* [WHAT IS EXPECTED]: Your answer should be every line of the records that contains the word "csurgói".

* [DATA SHOWN]:
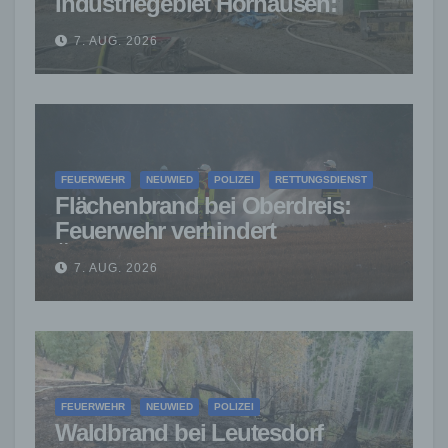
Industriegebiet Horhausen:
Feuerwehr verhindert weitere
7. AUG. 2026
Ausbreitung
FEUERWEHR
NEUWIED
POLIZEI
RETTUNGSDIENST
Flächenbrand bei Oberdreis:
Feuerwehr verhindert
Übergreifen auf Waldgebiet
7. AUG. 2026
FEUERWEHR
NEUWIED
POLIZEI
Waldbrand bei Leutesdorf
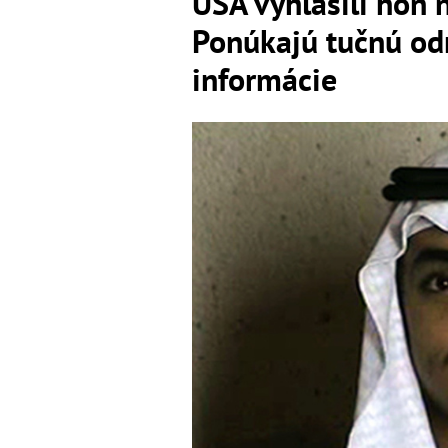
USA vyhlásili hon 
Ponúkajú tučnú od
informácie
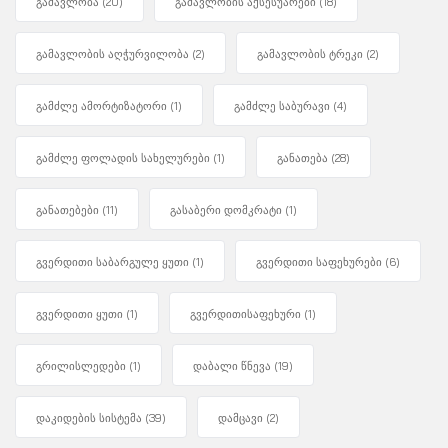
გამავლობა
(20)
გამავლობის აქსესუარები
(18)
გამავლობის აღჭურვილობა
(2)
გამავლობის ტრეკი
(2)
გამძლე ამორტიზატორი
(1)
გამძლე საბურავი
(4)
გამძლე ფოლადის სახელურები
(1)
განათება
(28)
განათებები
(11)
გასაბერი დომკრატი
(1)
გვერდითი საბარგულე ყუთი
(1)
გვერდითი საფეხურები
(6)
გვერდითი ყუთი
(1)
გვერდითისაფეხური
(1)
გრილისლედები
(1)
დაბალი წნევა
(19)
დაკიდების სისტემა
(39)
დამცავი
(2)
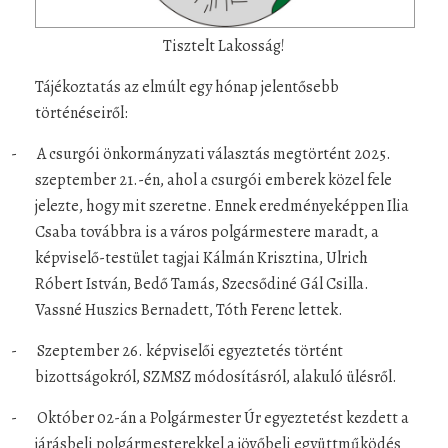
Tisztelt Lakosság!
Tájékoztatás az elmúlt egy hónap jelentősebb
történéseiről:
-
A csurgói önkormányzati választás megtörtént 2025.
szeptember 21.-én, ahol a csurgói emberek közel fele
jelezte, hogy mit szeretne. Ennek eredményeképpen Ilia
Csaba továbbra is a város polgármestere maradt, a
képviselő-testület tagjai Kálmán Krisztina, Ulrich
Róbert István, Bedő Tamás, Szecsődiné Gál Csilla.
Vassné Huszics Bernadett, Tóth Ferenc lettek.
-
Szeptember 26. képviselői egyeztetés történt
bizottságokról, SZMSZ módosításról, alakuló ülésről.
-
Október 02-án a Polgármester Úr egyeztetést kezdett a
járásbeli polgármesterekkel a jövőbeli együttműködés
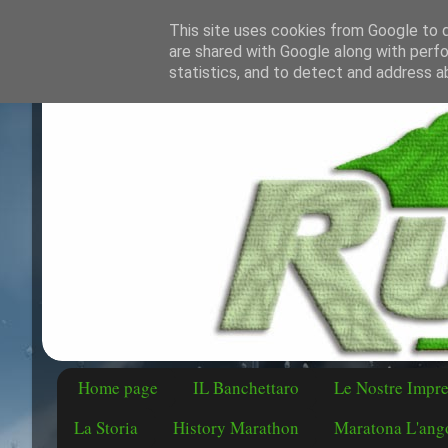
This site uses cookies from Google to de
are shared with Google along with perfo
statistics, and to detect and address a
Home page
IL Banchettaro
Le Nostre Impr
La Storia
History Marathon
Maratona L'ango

* [RESULT FOR THIS EXERCISE]:
A csurgói önkormányzati választás megtörtént 2025.
szeptember 21.-én, ahol a csurgói emberek közel fele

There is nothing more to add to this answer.